Part 38 (1/2)
He had had time to determine that much when her gift of self-possession rea.s.serted itself. She forced her lips back to their thin line, and steadied herself. He could see the vibrant tautness of her whole body, exemplified in the rigidity with which she held her crossed knees, one crushed upon the other.
”I know, I think, what misled you,” she answered her own question.
”You've talked to Gene Russell, of course. He may have heard--I think he did hear--Mildred and me discussing the mailing of a letter that Friday night.”
”He did,” Hastings said, firmly.
”But he couldn't have heard anything to warrant your theory, Mr.
Hastings. I merely made fun of her wavering after she'd once said she'd confront Berne Webster again with her appeal for fair play.”
He inspected her with an emotion that was a mingling of incredulity and repugnant wonder.
”It's no use, Mrs. Brace,” he told her. ”Russell didn't see the name of the man to whom the letter was addressed. I saw him last Sunday afternoon. He told me he took the name for granted, because Mildred had taunted him, saying it went to Webster. As a matter of fact, he wanted to see if Webster was at Sloanehurst and fastened his eyes for a fleeting glimpse on that word--and on that alone. Besides, there are facts to prove that the letter did not go to Webster.--Do you see how your fancied security falls away?”
”Let me think,” she said, her tone flat and impersonal.
She was silent, her restless eyes gazing at the wall over his head. He watched her, and glanced only at intervals at the wood he was aimlessly shaving.
”Of course,” she said, after a while, looking at him with a speculative, deliberating air, ”you've deduced and pieced this together. You've a woman's intuition--comprehension of motives, feelings.”
She was silent again.
”Pieced what together?” he asked.
”It's plain enough, isn't it? You began with your suspicion that my need of money was heavier in my mind than grief at Mildred's death. On that, you built up--well, all you've just said.”

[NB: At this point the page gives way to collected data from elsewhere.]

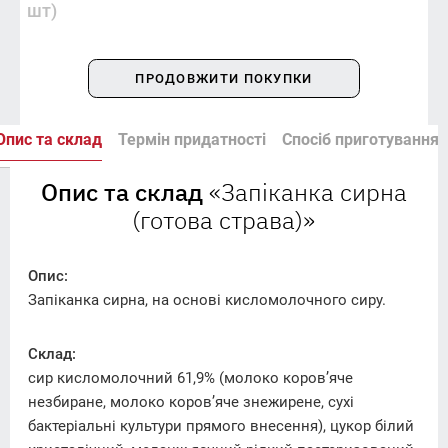
шт)
ПРОДОВЖИТИ ПОКУПКИ
Опис та склад
Термін придатності
Спосіб приготування
Опис та склад
«Запіканка сирна
(готова страва)»
Опис:
Запіканка сирна, на основі кисломолочного сиру.
Склад:
сир кисломолочний 61,9% (молоко коров’яче
незбиране, молоко коров’яче знежирене, сухі
бактеріальні культури прямого внесення), цукор білий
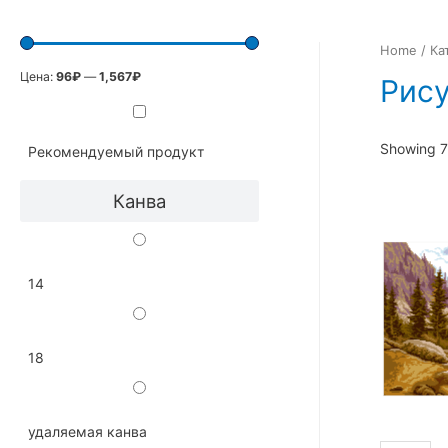
Home
/
Ка
Цена:
96₽
—
1,567₽
Рису
Showing 7
Рекомендуемый продукт
Канва
14
18
удаляемая канва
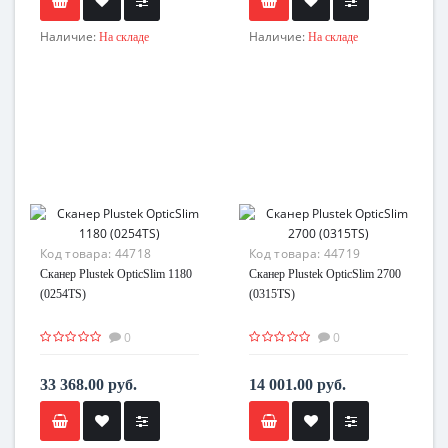
Наличие:
Наличие:
На складе
На складе
Код товара:
44718
Код товара:
44719
Сканер Plustek OpticSlim 1180
Сканер Plustek OpticSlim 2700
(0254TS)
(0315TS)
0
0
33 368.00 руб.
14 001.00 руб.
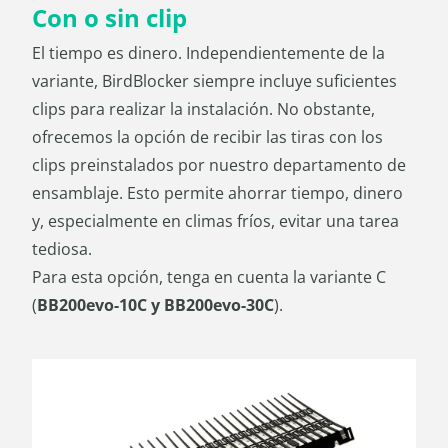
Con o sin clip
El tiempo es dinero. Independientemente de la
variante, BirdBlocker siempre incluye suficientes
clips para realizar la instalación. No obstante,
ofrecemos la opción de recibir las tiras con los
clips preinstalados por nuestro departamento de
ensamblaje. Esto permite ahorrar tiempo, dinero
y, especialmente en climas fríos, evitar una tarea
tediosa.
Para esta opción, tenga en cuenta la variante C
(
BB200evo-10C y BB200evo-30C
).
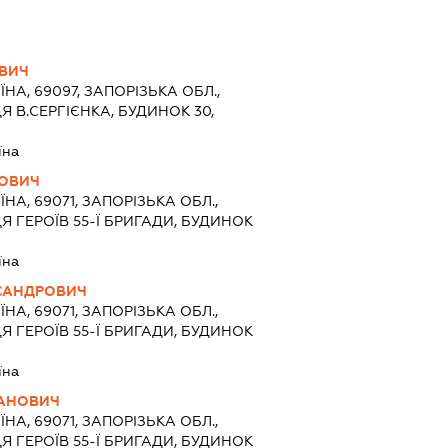
ОВИЧ
ЇНА, 69097, ЗАПОРІЗЬКА ОБЛ.,
 В.СЕРГІЄНКА, БУДИНОК 30,
їна
ЛОВИЧ
ЇНА, 69071, ЗАПОРІЗЬКА ОБЛ.,
Я ГЕРОЇВ 55-Ї БРИГАДИ, БУДИНОК
їна
САНДРОВИЧ
ЇНА, 69071, ЗАПОРІЗЬКА ОБЛ.,
Я ГЕРОЇВ 55-Ї БРИГАДИ, БУДИНОК
їна
ВАНОВИЧ
ЇНА, 69071, ЗАПОРІЗЬКА ОБЛ.,
Я ГЕРОЇВ 55-Ї БРИГАДИ, БУДИНОК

”It was more than a suspicion,” he corrected. ”It was knowledge--that everything you did, after her death, was intended to help along your scheme to--we'll say, to get money.”
”Still,” she persisted shrewdly, ”you felt the necessity of proving I'd blackmail--if that's the word you want to use.”

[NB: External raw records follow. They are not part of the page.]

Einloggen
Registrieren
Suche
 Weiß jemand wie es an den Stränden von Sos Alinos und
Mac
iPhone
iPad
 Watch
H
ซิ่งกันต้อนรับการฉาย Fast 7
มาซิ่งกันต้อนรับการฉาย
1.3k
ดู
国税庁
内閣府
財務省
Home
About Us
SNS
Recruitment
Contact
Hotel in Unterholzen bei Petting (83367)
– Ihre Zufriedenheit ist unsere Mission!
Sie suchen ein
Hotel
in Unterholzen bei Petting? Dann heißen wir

”How?” he put in quickly. ”Prove it, how?”
”That's why you sent that girl here with the five hundred. I see it now; although, at the time, I didn't.” She laughed, a short, bitter note.
”Perhaps, the money, or my need of it, kept me from thinking straight.”
”Well?”
”Of course,” she made the admission calmly, ”as soon as I took the hush money, your theory seemed sound--the whole of it: my motives and ident.i.ty of the murderer.”

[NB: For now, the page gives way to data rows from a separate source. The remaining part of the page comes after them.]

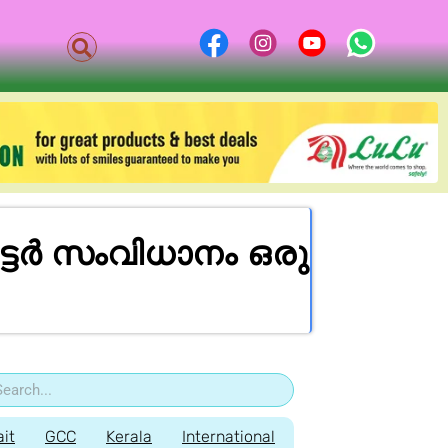
ട്ടർ സംവിധാനം ഒരു
it
GCC
Kerala
International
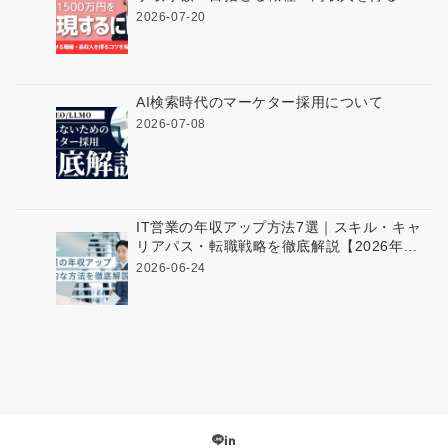
2026-07-20
AI検索時代のマーケター採用について
2026-07-08
IT営業の年収アップ方法7選｜スキル・キャ
リアパス・転職戦略を徹底解説【2026年...
2026-06-24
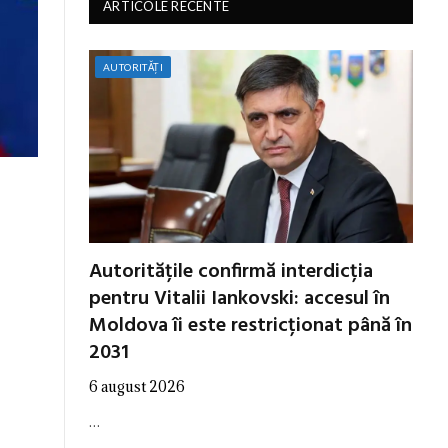
ARTICOLE RECENTE
AUTORITĂȚI
Autoritățile confirmă interdicția
pentru Vitalii Iankovski: accesul în
Moldova îi este restricționat până în
2031
6 august 2026
…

She was thinking with a concentration so intense that the signs of it resembled physical exertion. Moisture beaded the upper part of her forehead. He could see the muscles of her face respond to the locking of her jaws.
”But there's nothing against me,” she began again, and, moved by his expression, qualified: ”nothing that I can be held for, in the courts.”
”You've decided that, have you?”
”You'll admit it,” she said. ”There's nothing--there can be nothing--to disprove my statement that Dalton's death was provoked. I hold the key to that--I alone. That being true, I couldn't be prosecuted in Pursuit as 'accessory after the fact.'”
”Yes,” he agreed. ”That's true.”
”And here,” she concluded, without a hint of triumph, even without a special show of interest, ”I can't be proceeded against for blackmail.